此範例展示如何在裝置的預設麥克風輸入上，使用 MAS 與所有預設的增強功能選項搭配。

var speechConfig = SpeechConfig.FromSubscription("YourSubscriptionKey", "YourServiceRegion");

var audioProcessingOptions = AudioProcessingOptions.Create(AudioProcessingConstants.AUDIO_INPUT_PROCESSING_ENABLE_DEFAULT);
var audioInput = AudioConfig.FromDefaultMicrophoneInput(audioProcessingOptions);

var recognizer = new SpeechRecognizer(speechConfig, audioInput);

auto speechConfig = SpeechConfig::FromSubscription("YourSubscriptionKey", "YourServiceRegion");

auto audioProcessingOptions = AudioProcessingOptions::Create(AUDIO_INPUT_PROCESSING_ENABLE_DEFAULT);
auto audioInput = AudioConfig::FromDefaultMicrophoneInput(audioProcessingOptions);

auto recognizer = SpeechRecognizer::FromConfig(speechConfig, audioInput);

SpeechConfig speechConfig = SpeechConfig.fromSubscription("YourSubscriptionKey", "YourServiceRegion");

AudioProcessingOptions audioProcessingOptions = AudioProcessingOptions.create(AudioProcessingConstants.AUDIO_INPUT_PROCESSING_ENABLE_DEFAULT);
AudioConfig audioInput = AudioConfig.fromDefaultMicrophoneInput(audioProcessingOptions);

SpeechRecognizer recognizer = new SpeechRecognizer(speechConfig, audioInput);

預設麥克風幾何

此範例展示如何在指定的音訊輸入裝置上，使用 MAS 與預先定義的麥克風幾何搭配。
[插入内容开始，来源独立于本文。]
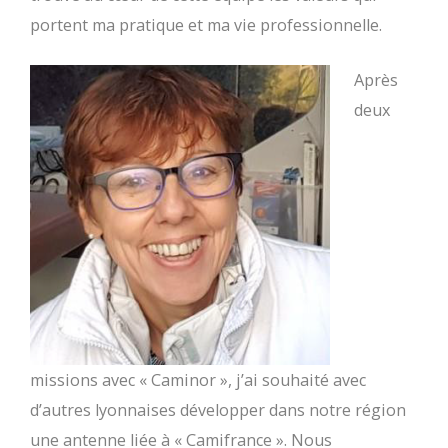
portent ma pratique et ma vie professionnelle.
Après
deux
missions ave
c « Caminor », j’ai souhaité avec
d’autres lyonnaises développer dans notre région
une antenne liée à « Camifrance ». Nous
在此範例中：

增強功能選項 - 預設的增強功能會套用至輸入音訊串流。
預設幾何 - 預設幾何代表線性雙麥克風陣列。
音訊輸入裝置 - 音訊輸入裝置識別碼是 hw:0,1。如需如何選取音訊輸入裝置的詳細資訊，請參閱作法：使用語音 SDK 選取音訊輸入裝置。

var speechConfig = SpeechConfig.FromSubscription("YourSubscriptionKey", "YourServiceRegion");

var audioProcessingOptions = AudioProcessingOptions.Create(AudioProcessingConstants.AUDIO_INPUT_PROCESSING_ENABLE_DEFAULT, PresetMicrophoneArrayGeometry.Linear2);
var audioInput = AudioConfig.FromMicrophoneInput("hw:0,1", audioProcessingOptions);

var recognizer = new SpeechRecognizer(speechConfig, audioInput);

auto speechConfig = SpeechConfig::FromSubscription("YourSubscriptionKey", "YourServiceRegion");

auto audioProcessingOptions = AudioProcessingOptions::Create(AUDIO_INPUT_PROCESSING_ENABLE_DEFAULT, PresetMicrophoneArrayGeometry::Linear2);
auto audioInput = AudioConfig::FromMicrophoneInput("hw:0,1", audioProcessingOptions);

auto recognizer = SpeechRecognizer::FromConfig(speechConfig, audioInput);

SpeechConfig speechConfig = SpeechConfig.fromSubscription("YourSubscriptionKey", "YourServiceRegion");

AudioProcessingOptions audioProcessingOptions = AudioProcessingOptions.create(AudioProcessingConstants.AUDIO_INPUT_PROCESSING_ENABLE_DEFAULT, PresetMicrophoneArrayGeometry.Linear2);
AudioConfig audioInput = AudioConfig.fromMicrophoneInput("hw:0,1", audioProcessingOptions);

SpeechRecognizer recognizer = new SpeechRecognizer(speechConfig, audioInput);

自訂麥克風幾何

此範例展示如何在指定的音訊輸入裝置上，使用 MAS 與自訂麥克風幾何搭配。在此範例中：

增強功能選項 - 預設的增強功能會套用至輸入音訊串流。
自訂幾何 - 7 個麥克風陣列的自訂麥克風幾何是透過麥克風座標來提供。座標單位為公釐。
音訊輸入 - 音訊輸入來自檔案，其中檔案內的音訊預期來自對應至所指定自訂幾何的音訊輸入裝置。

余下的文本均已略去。